Trump's go-to moves to influence the markets are increasingly falling flat as the Iran war drags on

Geopolitics & WarEnergy Markets & PricesCommodities & Raw MaterialsInvestor Sentiment & PositioningEconomic DataInflationInterest Rates & YieldsElections & Domestic Politics

Oil benchmark is up roughly 60% and the S&P 500 has declined over the past five weeks; University of Michigan consumer sentiment fell to 53.3 in March (lowest since December) and gasoline prices exceed $4/gal. The article finds that Trump's public messaging has failed to calm markets, eroding credibility and driving sustained volatility and risk‑off positioning; expect continued energy-driven inflationary pressure and weak consumer confidence absent a clear resolution to the Iran conflict.

Analysis

Winners will be producers and midstream assets that capture marginal barrels and narrow transport bottlenecks; small- to mid-cap US E&Ps with low lifting costs can convert price shocks into outsized free cash flow within one quarter, while integrated majors will underperform on margin scaling and refining exposure.

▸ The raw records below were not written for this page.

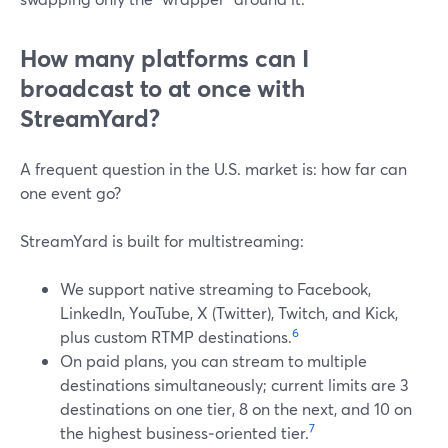
How many platforms can I
broadcast to at once with
StreamYard?
A frequent question in the U.S. market is: how far can
one event go?
StreamYard is built for multistreaming:
We support native streaming to Facebook,
LinkedIn, YouTube, X (Twitter), Twitch, and Kick,
6
plus custom RTMP destinations.
On paid plans, you can stream to multiple
destinations simultaneously; current limits are 3
destinations on one tier, 8 on the next, and 10 on
7
the highest business‑oriented tier.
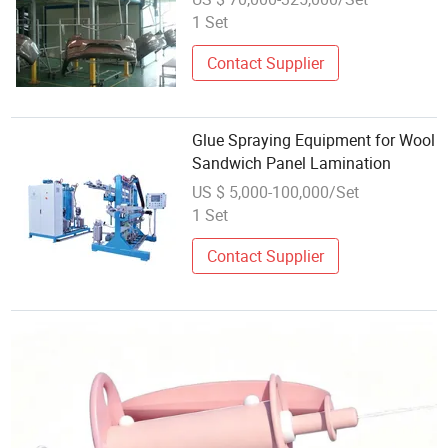
Coating/Painting
1 Set
Equipment/Spraying /Coating
/Painting Line/Paint Booth
Contact Supplier
Glue Spraying Equipment for Wool
Sandwich Panel Lamination
US $ 5,000-100,000/Set
1 Set
Contact Supplier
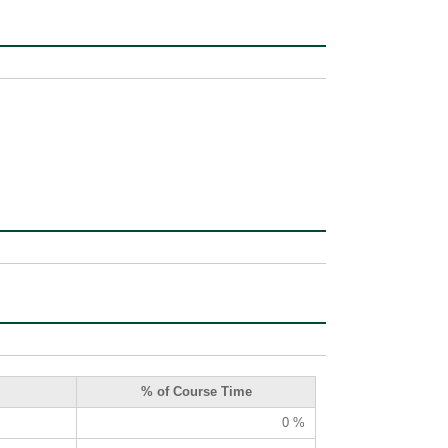
% of Course Time
0 %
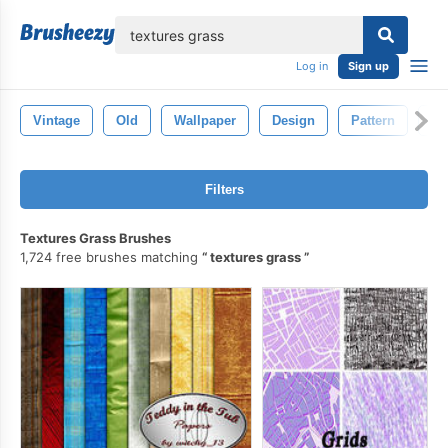
lose
Log in
Sign up
Vintage
Old
Wallpaper
Design
Pattern
Cr
Filters
Textures Grass Brushes
1,724 free brushes matching
textures grass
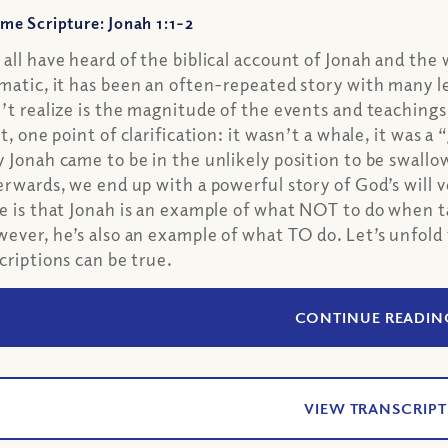
me Scripture: Jonah 1:1-2
all have heard of the biblical account of Jonah and the 
matic, it has been an often-repeated story with many l
’t realize is the magnitude of the events and teaching
st, one point of clarification: it wasn’t a whale, it wa
 Jonah came to be in the unlikely position to be swall
erwards, we end up with a powerful story of God’s will 
e is that Jonah is an example of what NOT to do when ta
ever, he’s also an example of what TO do. Let’s unfold
criptions can be true.
CONTINUE READIN
VIEW TRANSCRIPT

Refiners with coastal access and diversified feedstock (MPC, VLO) can benefit from widened crude-product cracks for 1-3 quarters, but are counterparty to shipping dislocations that can flip cracks rapidly. Near-term risks are headline-driven volatility (hours-to-weeks) and policy shocks (SPR releases, sanctions relief, or naval escorts) that can erase risk premia within 2-8 weeks; structural adjustments in production take months, so a 3-9 month window is where directional positions are most probable to pay off. Tail scenarios include a rapid diplomatic reopening of key chokepoints or coordinated SPR and commercial flows that compress prices sharply — hedge actively against those outcomes. Consensus is pricing a protracted supply deficit, yet that underweights the speed at which sovereigns and traders can route cargoes, issue waivers, or deploy escorts to marginally restore throughput; mean reversion in spreads is plausible within 30-90 days if policy and commercial fixes accelerate. Position sizing should favor asymmetric, hedged option structures and pairs (long high-beta energy vs short low-beta integrated names) to capture nonlinear upside while limiting outright directional drawdowns.